EXTRACTED DATA ->
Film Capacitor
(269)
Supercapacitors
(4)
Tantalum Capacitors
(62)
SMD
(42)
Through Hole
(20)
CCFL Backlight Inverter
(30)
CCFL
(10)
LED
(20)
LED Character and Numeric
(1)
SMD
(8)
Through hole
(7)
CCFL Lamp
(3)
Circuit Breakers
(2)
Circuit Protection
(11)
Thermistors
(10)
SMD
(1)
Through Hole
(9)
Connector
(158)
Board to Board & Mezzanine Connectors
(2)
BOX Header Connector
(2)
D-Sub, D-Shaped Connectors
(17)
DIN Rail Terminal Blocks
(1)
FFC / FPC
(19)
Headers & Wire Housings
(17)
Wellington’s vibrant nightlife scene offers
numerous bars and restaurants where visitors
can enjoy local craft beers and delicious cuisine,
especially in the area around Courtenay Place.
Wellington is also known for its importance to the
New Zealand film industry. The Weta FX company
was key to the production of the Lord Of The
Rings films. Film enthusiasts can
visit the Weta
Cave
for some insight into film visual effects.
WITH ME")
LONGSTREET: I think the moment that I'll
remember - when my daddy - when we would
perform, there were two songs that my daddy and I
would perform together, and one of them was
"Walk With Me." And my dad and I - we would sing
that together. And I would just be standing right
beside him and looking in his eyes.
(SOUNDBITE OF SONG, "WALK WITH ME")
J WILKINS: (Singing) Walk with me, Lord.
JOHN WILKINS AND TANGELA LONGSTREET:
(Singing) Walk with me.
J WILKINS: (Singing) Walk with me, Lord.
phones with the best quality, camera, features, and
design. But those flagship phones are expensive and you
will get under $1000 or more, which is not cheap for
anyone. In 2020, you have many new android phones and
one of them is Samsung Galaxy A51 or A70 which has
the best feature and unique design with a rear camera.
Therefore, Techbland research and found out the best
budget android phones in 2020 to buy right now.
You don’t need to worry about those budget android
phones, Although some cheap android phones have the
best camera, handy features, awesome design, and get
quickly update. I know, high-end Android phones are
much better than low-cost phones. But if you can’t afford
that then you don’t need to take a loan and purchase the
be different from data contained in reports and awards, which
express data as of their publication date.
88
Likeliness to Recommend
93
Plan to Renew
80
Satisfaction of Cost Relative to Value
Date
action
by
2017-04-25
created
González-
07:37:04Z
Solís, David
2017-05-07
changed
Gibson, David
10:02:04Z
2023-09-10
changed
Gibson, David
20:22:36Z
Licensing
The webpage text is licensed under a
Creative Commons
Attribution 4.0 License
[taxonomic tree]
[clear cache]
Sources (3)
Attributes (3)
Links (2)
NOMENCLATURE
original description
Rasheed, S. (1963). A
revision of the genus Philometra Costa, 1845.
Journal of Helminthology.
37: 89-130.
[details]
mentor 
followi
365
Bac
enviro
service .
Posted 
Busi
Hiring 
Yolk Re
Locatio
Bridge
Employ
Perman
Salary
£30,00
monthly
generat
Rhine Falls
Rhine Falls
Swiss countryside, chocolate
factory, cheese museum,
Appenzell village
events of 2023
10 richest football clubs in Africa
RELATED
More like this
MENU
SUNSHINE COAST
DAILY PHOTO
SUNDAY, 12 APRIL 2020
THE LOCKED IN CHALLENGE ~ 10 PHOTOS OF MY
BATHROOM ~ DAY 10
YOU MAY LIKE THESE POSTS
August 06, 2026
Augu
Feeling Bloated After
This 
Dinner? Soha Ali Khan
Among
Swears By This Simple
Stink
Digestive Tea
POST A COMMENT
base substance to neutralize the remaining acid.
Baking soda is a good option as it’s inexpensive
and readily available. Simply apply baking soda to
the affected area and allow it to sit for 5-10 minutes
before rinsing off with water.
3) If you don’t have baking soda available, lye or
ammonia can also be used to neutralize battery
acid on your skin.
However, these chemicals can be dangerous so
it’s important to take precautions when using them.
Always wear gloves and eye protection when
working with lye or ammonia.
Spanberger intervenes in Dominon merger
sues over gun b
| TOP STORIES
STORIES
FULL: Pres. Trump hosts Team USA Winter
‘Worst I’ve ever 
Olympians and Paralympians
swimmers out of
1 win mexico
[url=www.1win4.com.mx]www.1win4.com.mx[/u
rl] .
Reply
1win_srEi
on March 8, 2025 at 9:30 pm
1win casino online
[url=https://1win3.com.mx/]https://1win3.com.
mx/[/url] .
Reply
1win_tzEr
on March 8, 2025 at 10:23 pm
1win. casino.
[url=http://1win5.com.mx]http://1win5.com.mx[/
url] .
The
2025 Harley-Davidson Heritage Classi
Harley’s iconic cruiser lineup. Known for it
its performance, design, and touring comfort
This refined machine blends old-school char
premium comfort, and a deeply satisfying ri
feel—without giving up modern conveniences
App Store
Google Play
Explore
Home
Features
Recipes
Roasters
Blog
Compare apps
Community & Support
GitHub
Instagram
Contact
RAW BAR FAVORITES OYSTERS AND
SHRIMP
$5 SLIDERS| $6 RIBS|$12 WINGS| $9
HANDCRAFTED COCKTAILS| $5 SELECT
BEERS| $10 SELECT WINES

EXERCISE OBJECTIVE ->
All entries are to be repeated exactly and completely.

OUTPUT OF THE EXERCISE ->
Film Capacitor
(269)
Supercapacitors
(4)
Tantalum Capacitors
(62)
SMD
(42)
Through Hole
(20)
CCFL Backlight Inverter
(30)
CCFL
(10)
LED
(20)
LED Character and Numeric
(1)
SMD
(8)
Through hole
(7)
CCFL Lamp
(3)
Circuit Breakers
(2)
Circuit Protection
(11)
Thermistors
(10)
SMD
(1)
Through Hole
(9)
Connector
(158)
Board to Board & Mezzanine Connectors
(2)
BOX Header Connector
(2)
D-Sub, D-Shaped Connectors
(17)
DIN Rail Terminal Blocks
(1)
FFC / FPC
(19)
Headers & Wire Housings
(17)
Wellington’s vibrant nightlife scene offers
numerous bars and restaurants where visitors
can enjoy local craft beers and delicious cuisine,
especially in the area around Courtenay Place.
Wellington is also known for its importance to the
New Zealand film industry. The Weta FX company
was key to the production of the Lord Of The
Rings films. Film enthusiasts can
visit the Weta
Cave
for some insight into film visual effects.
WITH ME")
LONGSTREET: I think the moment that I'll
remember - when my daddy - when we would
perform, there were two songs that my daddy and I
would perform together, and one of them was
"Walk With Me." And my dad and I - we would sing
that together. And I would just be standing right
beside him and looking in his eyes.
(SOUNDBITE OF SONG, "WALK WITH ME")
J WILKINS: (Singing) Walk with me, Lord.
JOHN WILKINS AND TANGELA LONGSTREET:
(Singing) Walk with me.
J WILKINS: (Singing) Walk with me, Lord.
phones with the best quality, camera, features, and
design. But those flagship phones are expensive and you
will get under $1000 or more, which is not cheap for
anyone. In 2020, you have many new android phones and
one of them is Samsung Galaxy A51 or A70 which has
the best feature and unique design with a rear camera.
Therefore, Techbland research and found out the best
budget android phones in 2020 to buy right now.
You don’t need to worry about those budget android
phones, Although some cheap android phones have the
best camera, handy features, awesome design, and get
quickly update. I know, high-end Android phones are
much better than low-cost phones. But if you can’t afford
that then you don’t need to take a loan and purchase the
be different from data contained in reports and awards, which
express data as of their publication date.
88
Likeliness to Recommend
93
Plan to Renew
80
Satisfaction of Cost Relative to Value
Date
action
by
2017-04-25
created
González-
07:37:04Z
Solís, David
2017-05-07
changed
Gibson, David
10:02:04Z
2023-09-10
changed
Gibson, David
20:22:36Z
Licensing
The webpage text is licensed under a
Creative Commons
Attribution 4.0 License
[taxonomic tree]
[clear cache]
Sources (3)
Attributes (3)
Links (2)
NOMENCLATURE
original description
Rasheed, S. (1963). A
revision of the genus Philometra Costa, 1845.
Journal of Helminthology.
37: 89-130.
[details]
mentor 
followi
365
Bac
enviro
service .
Posted 
Busi
Hiring 
Yolk Re
Locatio
Bridge
Employ
Perman
Salary
£30,00
monthly
generat
Rhine Falls
Rhine Falls
Swiss countryside, chocolate
factory, cheese museum,
Appenzell village
events of 2023
10 richest football clubs in Africa
RELATED
More like this
MENU
SUNSHINE COAST
DAILY PHOTO
SUNDAY, 12 APRIL 2020
THE LOCKED IN CHALLENGE ~ 10 PHOTOS OF MY
BATHROOM ~ DAY 10
YOU MAY LIKE THESE POSTS
August 06, 2026
Augu
Feeling Bloated After
This 
Dinner? Soha Ali Khan
Among
Swears By This Simple
Stink
Digestive Tea
POST A COMMENT
base substance to neutralize the remaining acid.
Baking soda is a good option as it’s inexpensive
and readily available. Simply apply baking soda to
the affected area and allow it to sit for 5-10 minutes
before rinsing off with water.
3) If you don’t have baking soda available, lye or
ammonia can also be used to neutralize battery
acid on your skin.
However, these chemicals can be dangerous so
it’s important to take precautions when using them.
Always wear gloves and eye protection when
working with lye or ammonia.
Spanberger intervenes in Dominon merger
sues over gun b
| TOP STORIES
STORIES
FULL: Pres. Trump hosts Team USA Winter
‘Worst I’ve ever 
Olympians and Paralympians
swimmers out of
1 win mexico
[url=www.1win4.com.mx]www.1win4.com.mx[/u
rl] .
Reply
1win_srEi
on March 8, 2025 at 9:30 pm
1win casino online
[url=https://1win3.com.mx/]https://1win3.com.
mx/[/url] .
Reply
1win_tzEr
on March 8, 2025 at 10:23 pm
1win. casino.
[url=http://1win5.com.mx]http://1win5.com.mx[/
url] .
The
2025 Harley-Davidson Heritage Classi
Harley’s iconic cruiser lineup. Known for it
its performance, design, and touring comfort
This refined machine blends old-school char
premium comfort, and a deeply satisfying ri
feel—without giving up modern conveniences
App Store
Google Play
Explore
Home
Features
Recipes
Roasters
Blog
Compare apps
Community & Support
GitHub
Instagram
Contact
RAW BAR FAVORITES OYSTERS AND
SHRIMP
$5 SLIDERS| $6 RIBS|$12 WINGS| $9
HANDCRAFTED COCKTAILS| $5 SELECT
BEERS| $10 SELECT WINES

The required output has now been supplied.